He startled awake, his fingers pressing into her arm. “Did I fall asleep?”
She smiled against his skin. “Yes.”
“Sorry,” he said, brushing a sleepy kiss over the crown of her head.
Oh yeah. I like this Jilly and the life she’s living right this second.
Levi turned on his side, trailed his fingers up the center of her body. “Should we head back?”
No part of her wanted to. “If we do, we’ll have to sneak into the lodge and into separate bedrooms.”
“Or the same one, since we’re sneaking anyway.” He played with the wayward tendrils of her hair. She was sure it looked completely tousled in a way she wouldn’t want to explain if Gray caught her sneaking in.
“How about we just stay here and set an alarm? We’ll sneak back before anyone wakes up.”
Shifting herself into a seated position, she looked around for her phone.

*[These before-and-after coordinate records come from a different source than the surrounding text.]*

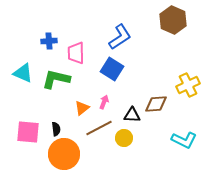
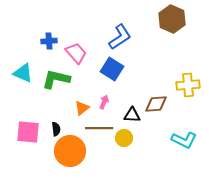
brown hexagon: moved 1 px left, 1 px up
pink trapezoid: rotated 140 degrees clockwise
yellow cross: rotated 20 degrees clockwise
brown line: rotated 28 degrees clockwise
orange circle: moved 6 px right, 3 px up
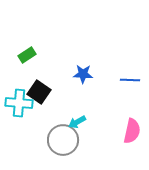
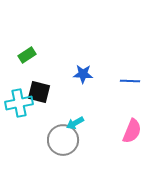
blue line: moved 1 px down
black square: rotated 20 degrees counterclockwise
cyan cross: rotated 16 degrees counterclockwise
cyan arrow: moved 2 px left, 1 px down
pink semicircle: rotated 10 degrees clockwise
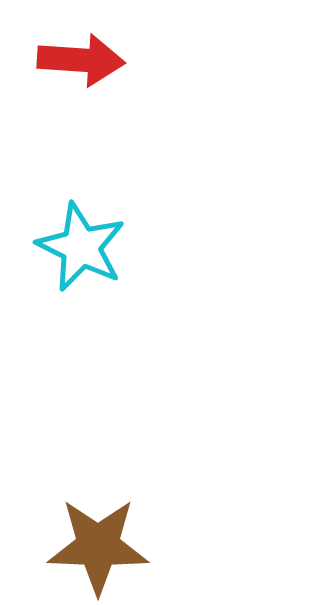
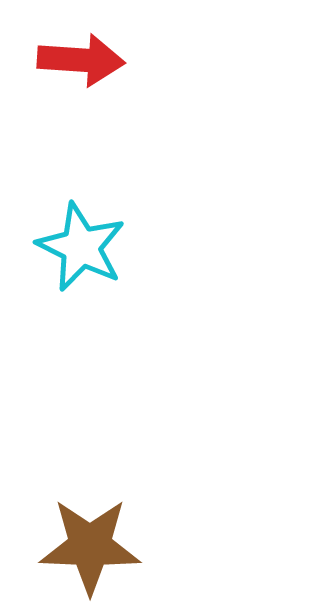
brown star: moved 8 px left
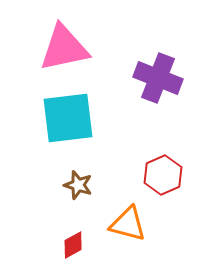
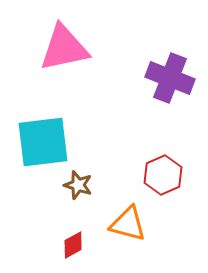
purple cross: moved 12 px right
cyan square: moved 25 px left, 24 px down
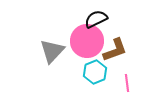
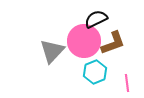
pink circle: moved 3 px left
brown L-shape: moved 2 px left, 7 px up
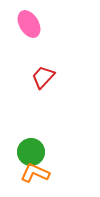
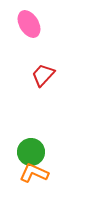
red trapezoid: moved 2 px up
orange L-shape: moved 1 px left
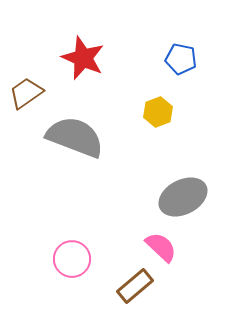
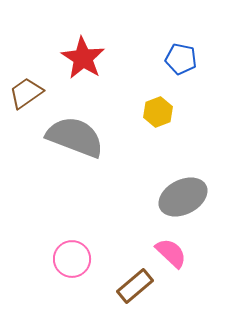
red star: rotated 9 degrees clockwise
pink semicircle: moved 10 px right, 6 px down
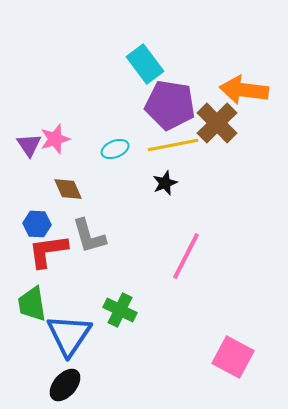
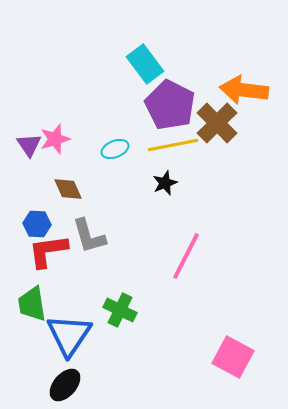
purple pentagon: rotated 18 degrees clockwise
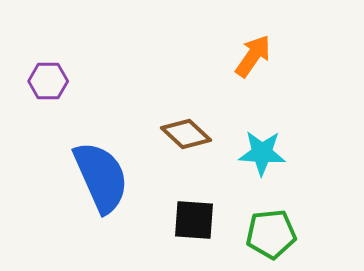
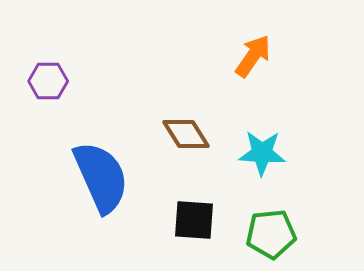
brown diamond: rotated 15 degrees clockwise
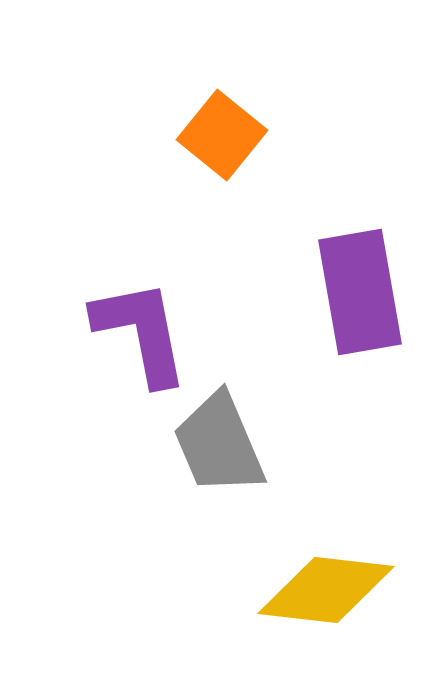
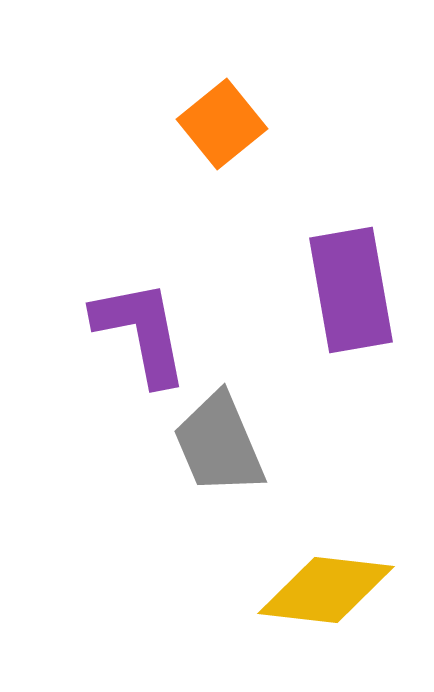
orange square: moved 11 px up; rotated 12 degrees clockwise
purple rectangle: moved 9 px left, 2 px up
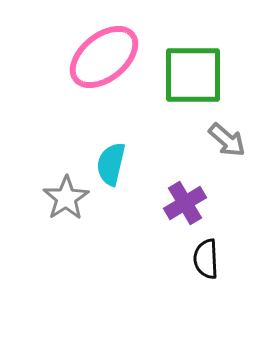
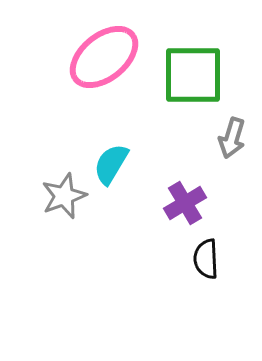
gray arrow: moved 5 px right, 2 px up; rotated 66 degrees clockwise
cyan semicircle: rotated 18 degrees clockwise
gray star: moved 2 px left, 2 px up; rotated 12 degrees clockwise
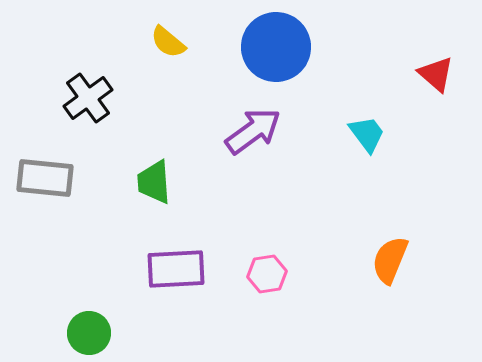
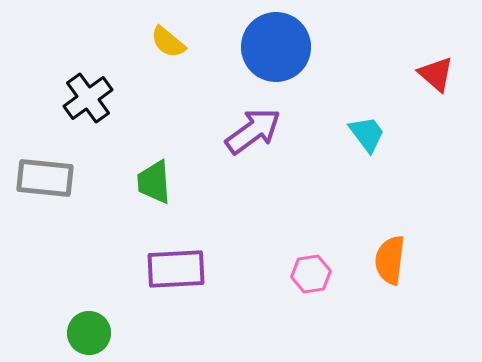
orange semicircle: rotated 15 degrees counterclockwise
pink hexagon: moved 44 px right
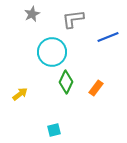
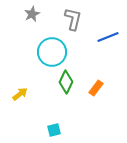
gray L-shape: rotated 110 degrees clockwise
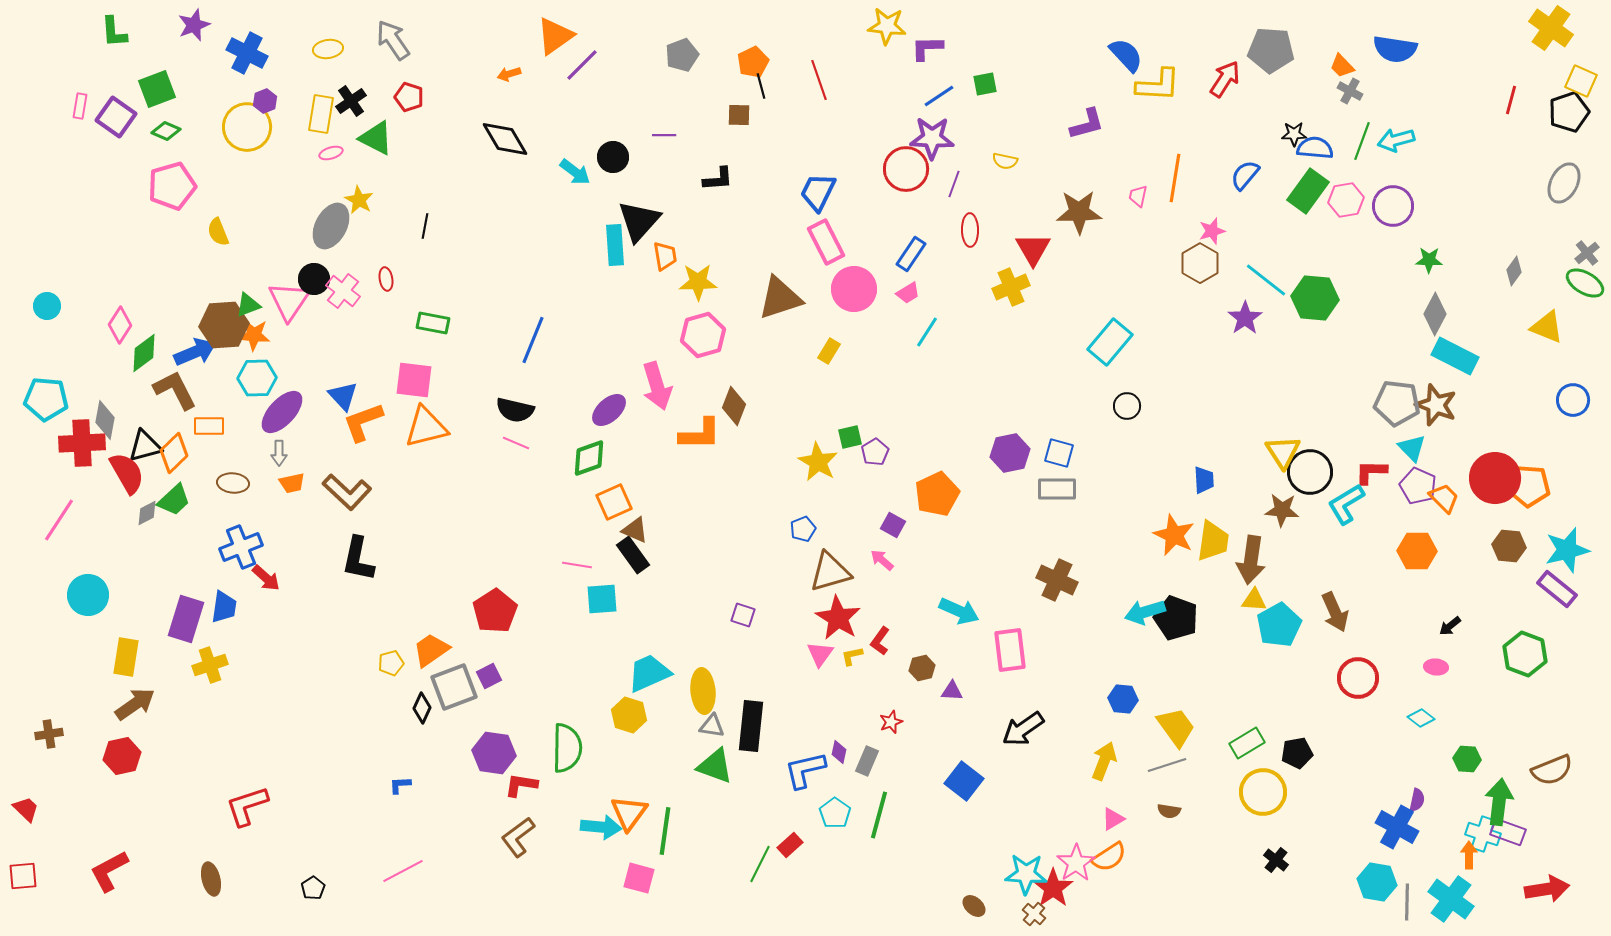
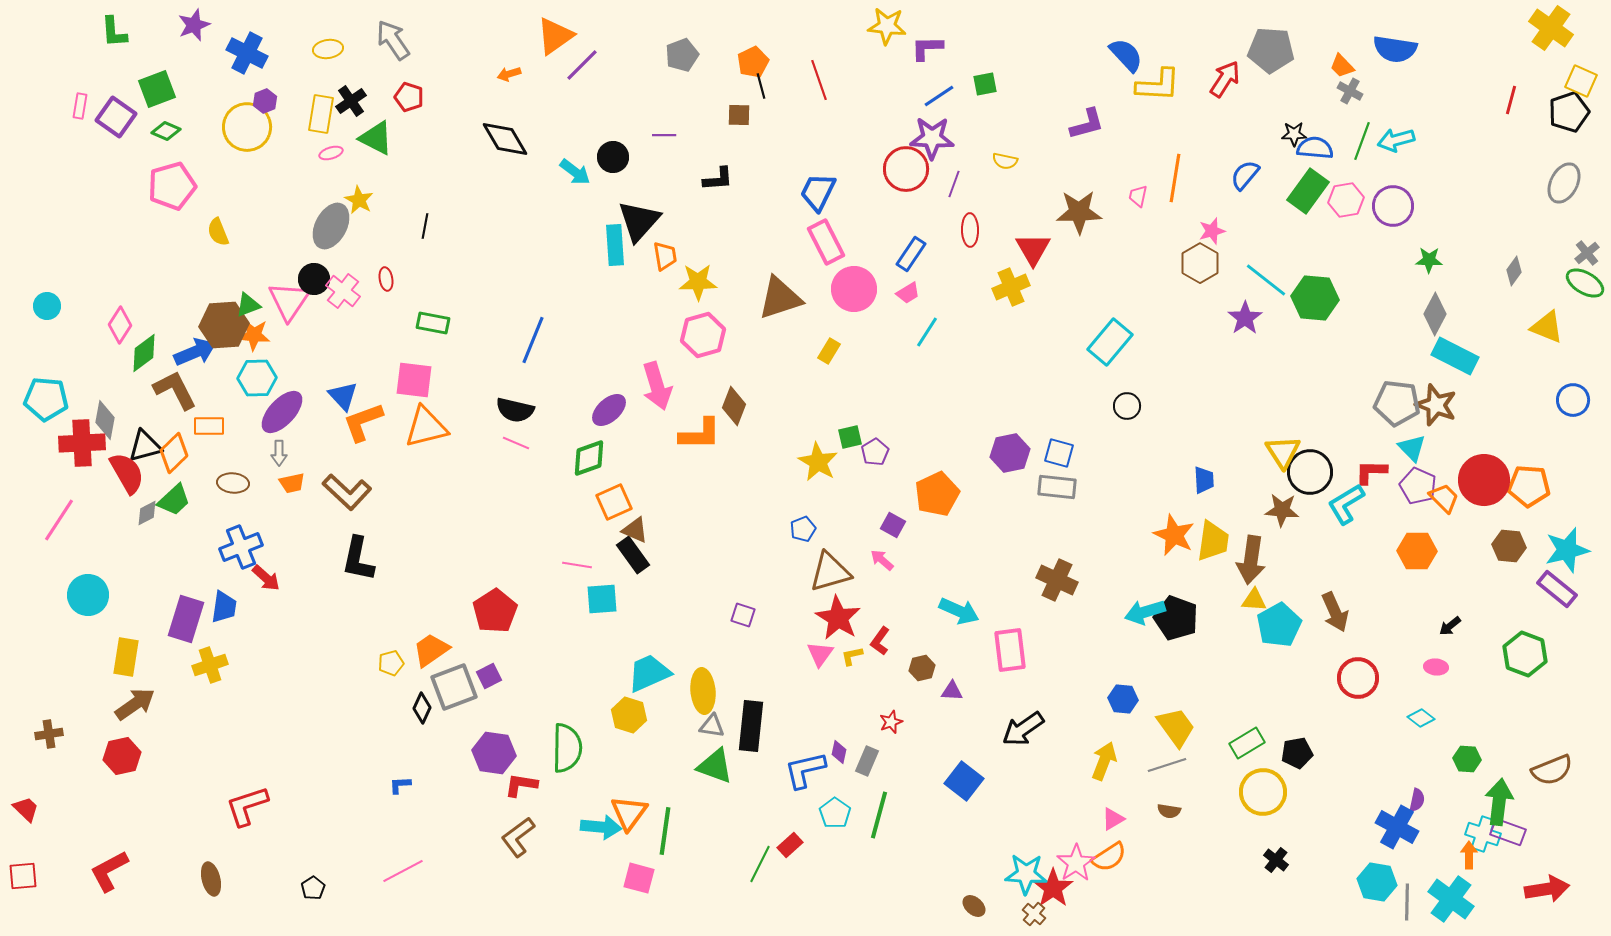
red circle at (1495, 478): moved 11 px left, 2 px down
gray rectangle at (1057, 489): moved 2 px up; rotated 6 degrees clockwise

When she realized that she’d left it in the kitchen, she turned to tell him, but he was pushed up on one elbow, grinning at her like a Cheshire cat. A mischievous one.
“Phone in the kitchen? Jump out of bed and grab it,” he said, tugging on the blanket she kept held around her.
Jillian gripped the blanket tighter, schooled her features. “A gentlemanly thing to do would be foryouto go get it.”
He pushed up so he was sitting too, his side of the blanket dipping low enough to distract her. With a finger under her chin, he lifted it so their gazes met.
“There’s nothing gentlemanly about the things I want to do with you,” he said, yanking her close for a kiss that scrambled her senses, her pulse, and her thoughts.
He pulled away just as suddenly, a wide grin on his gorgeous face. “I’ll grab your phone. Any chance there’s some water in that fridge out there?”
Placing a hand on her chest, she nodded. That kiss had stolen her ability to speak. Which, if his laugh was any indication, he was all too aware of. And quite honestly, she was happy to sit there in her lust-hazed stupor while Levi—wearing absolutely nothing—rolled out of the bed and walked out the bedroom door.
He came back showing not one hint of shyness and passed her her phone. No texts. She wasn’t being missed. Once she set the alarm, while he stood beside her guzzling half the water, she set it on the nightstand. Levi passed her the rest of the water. Taking a long drink, she put it down beside her phone, then dropped the blanket and went up on her knees, locking her arms around his neck.
He wasted no time returning her touch, with his hands and his mouth. As they fell back into the bed, lost in each other, he whispered sweet, seductive, and wonderful words in her ear.
As the moonlight shimmered through the blinds, Jillian tucked every word, every sigh, and every caress in her memory and her heart and forgot about absolutely everything else. Levi Bright was magic.
Twenty-eight
Jillian couldn’t remember the last time she’d had too much to drink and paid the price the next day. But sitting at the table this morning, after sneaking back to the lodge before the sun even considered rising, she was pretty sure functioning on very little sleep as a thirty-year-old was something akin to a hangover.
As she sipped her coffee, the memory of Levi’s kisses kept flashing like the greatest slideshow ever through her brain.
The scent of waffles and pancakes made her stomach growl. The kids were noisily chattering about their sleep and who had heard bears. Jilly laughed when Ollie looked at her and shook her head like a mini adult entertaining her peers’ tall tales. Fortunately, she’d snuck back early enough to change, get ready, and set up the activities for the day.
Parents started rolling in, looking bleary-eyed and in need of coffee. Jilly smirked against the rim of her mug, knowing that even though she was tired, it had been so worth it. The kids talked back and forth over the table about what they were doing today.
“Morning, Jilly,” Zane said. “How’d you sleep?”
Grayson followed behind him, took a seat at the table, and arched one brow. “I think a better question would be,didyou sleep?”
Looking at Zane instead of her brother, she smiled. “I slept well, thank you. How about you?”
Zane laughed. “I think there’s actually an age where sleeping on the ground just isn’t fun anymore.”
“What age is that, Dad?” Christopher asked.
Zane ruffled his son’s hair. “Mine, apparently.”
The six kids helping Levi that morning pushed out a rolling tray with an incredible assortment of breakfast options. Waffles, pancakes, berries, muffins, granola, and yogurt. They set it on the table and kids began helping themselves. The adults dug in as well.